El juego que propone Collis hasta el 6 de febrero en la galería Espacio Mínimo parte de la predisposición natural del público a encontrar objetos de los que, a priori, no desconfiar. O, al menos, de no hacerlo de sus materiales, pues la mayoría de las veces resultan ser lo que en principio parecían. Que las apariencias engañan ya lo sabemos todos; sin embargo, la agradable sorpresa de descubrir el truco que opera en la simulación siempre se renueva.
En este caso, la trampa a la que la artista nos somete es parte importante del valor de las piezas. Actúa como un trampantojo que obliga a disociar lo aprendido respecto a los escombros y su factura. Es un montaje escenográfico que nos habla de la necesidad de mirar dos veces.

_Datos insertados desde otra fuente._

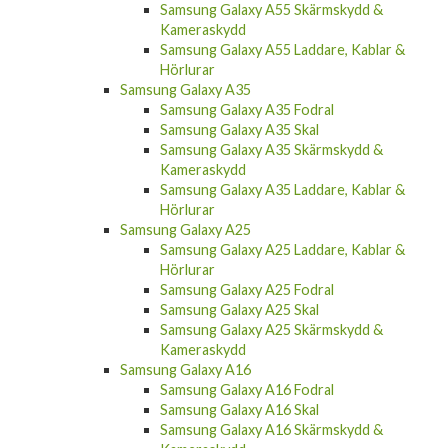
Hörlurar
Samsung Galaxy A55
Samsung Galaxy A55 Fodral
Samsung Galaxy A55 Skal
Samsung Galaxy A55 Skärmskydd &
Kameraskydd
Samsung Galaxy A55 Laddare, Kablar &
Hörlurar
Samsung Galaxy A35
Samsung Galaxy A35 Fodral
Samsung Galaxy A35 Skal
Samsung Galaxy A35 Skärmskydd &
Kameraskydd
Samsung Galaxy A35 Laddare, Kablar &
Hörlurar
Samsung Galaxy A25
Samsung Galaxy A25 Laddare, Kablar &
Hörlurar
Samsung Galaxy A25 Fodral
Samsung Galaxy A25 Skal
Samsung Galaxy A25 Skärmskydd &
Kameraskydd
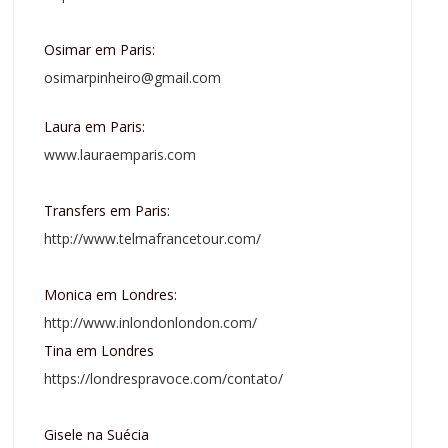
Osimar em Paris:
osimarpinheiro@gmail.com
Laura em Paris:
www.lauraemparis.com
Transfers em Paris:
http://www.telmafrancetour.com/
Monica em Londres:
http://www.inlondonlondon.com/
Tina em Londres
https://londrespravoce.com/contato/
Gisele na Suécia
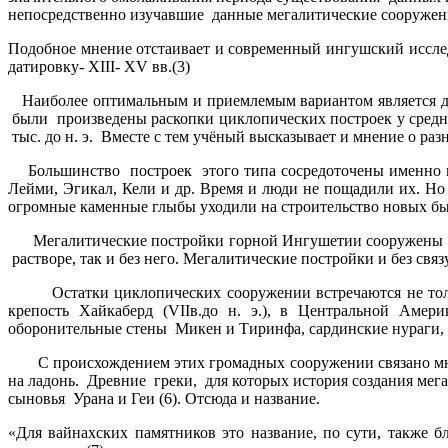
непосредственно изучавшие данные мегалитические сооруже
Подобное мнение отстаивает и современный ингушский иссле
датировку- XIII- XV вв.(3)
Наиболее оптимальным и приемлемым вариантом является да
были произведены раскопки циклопических построек у средне
тыс. до н. э. Вместе с тем учёный высказывает и мнение о ра
Большинство построек этого типа сосредоточены именно в Г
Лейми, Эгикал, Кели и др. Время и люди не пощадили их. Но
огромные каменные глыбы уходили на строительство новых б
Мегалитические постройки горной Ингушетии сооружены и
растворе, так и без него. Мегалитические постройки и без с
Остатки циклопических сооружении встречаются не только
крепость Хайкаберд (VIIв.до н. э.), в Центральной Аме
оборонительные стены Микен и Тиринфа, сардинские нураги, д
С происхождением этих громадных сооружении связано много 
на ладонь. Древние греки, для которых история создания мег
сыновья Урана и Геи (6). Отсюда и название.
«Для вайнахских памятников это название, по сути, также 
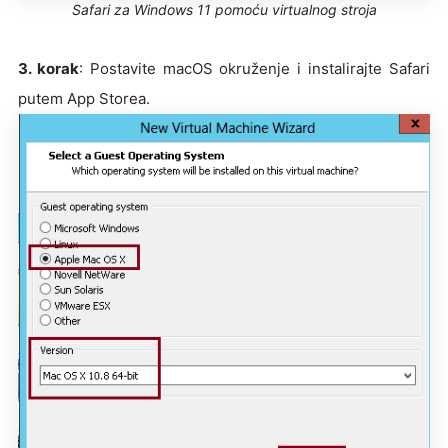
Safari za Windows 11 pomoću virtualnog stroja
3. korak
: Postavite macOS okruženje i instalirajte Safari
putem App Storea.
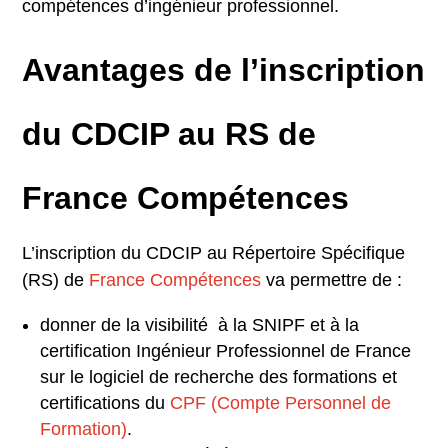
compétences d’ingénieur professionnel.
Avantages de l’inscription
du CDCIP au RS de
France Compétences
L’inscription du CDCIP au Répertoire Spécifique
(RS) de
France Compétences
va permettre de :
donner de la visibilité à la SNIPF et à la
certification Ingénieur Professionnel de France
sur le logiciel de recherche des formations et
certifications du
CPF (Compte Personnel de
Formation)
.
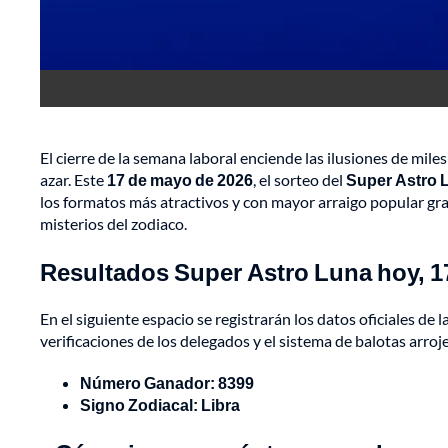
El cierre de la semana laboral enciende las ilusiones de mil
azar. Este
17 de mayo de 2026
, el sorteo del
Super Astro 
los formatos más atractivos y con mayor arraigo popular grac
misterios del zodiaco.
Resultados Super Astro Luna hoy, 1
En el siguiente espacio se registrarán los datos oficiales de
verificaciones de los delegados y el sistema de balotas arroje
Número Ganador: 8399
Signo Zodiacal: Libra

Parece haber dos trampas. En la primera, por las paredes y suelos de la galería quedan los clavos y tacos remanentes del montaje de una exposición, así como telas sucias, maderas y otros escombros. El responsable del espacio insiste en la conveniencia de realizar el viaje de obra a obra con la asistencia de una hoja que opera como guía de las piezas. En ella, la situación de cada una, su título y materiales. Descubrir, entonces, que efectivamente hay piezas instaladas y que son lo que parecían elementos de montaje, es un paso; acercarse a los clavos y leer que están hechos de platino, el siguiente.
La primera trampa se activa mediante un proceso de dos fases: si al principio es necesario que el público se sorprenda sintiendo que interrumpe una sesión de montaje, más tarde, con la guía de obras en mano, reconoce su inocencia al haberse dejado engañar por el cambiazo. Pero este juego en dos etapas ya no tiene la fuerza de sorprender al espectador con la que podría haber operado veinte años atrás. Hoy constituye un recurso más, demasiado trabajado por las prácticas contemporáneas como para provocar asombro. Por lo tanto, el valor de estas obras no reside en esta maniobra, en la de lo que parecía ser pero no era; el valor se aloja en la controversia de reivindicar hoy lo artesanal.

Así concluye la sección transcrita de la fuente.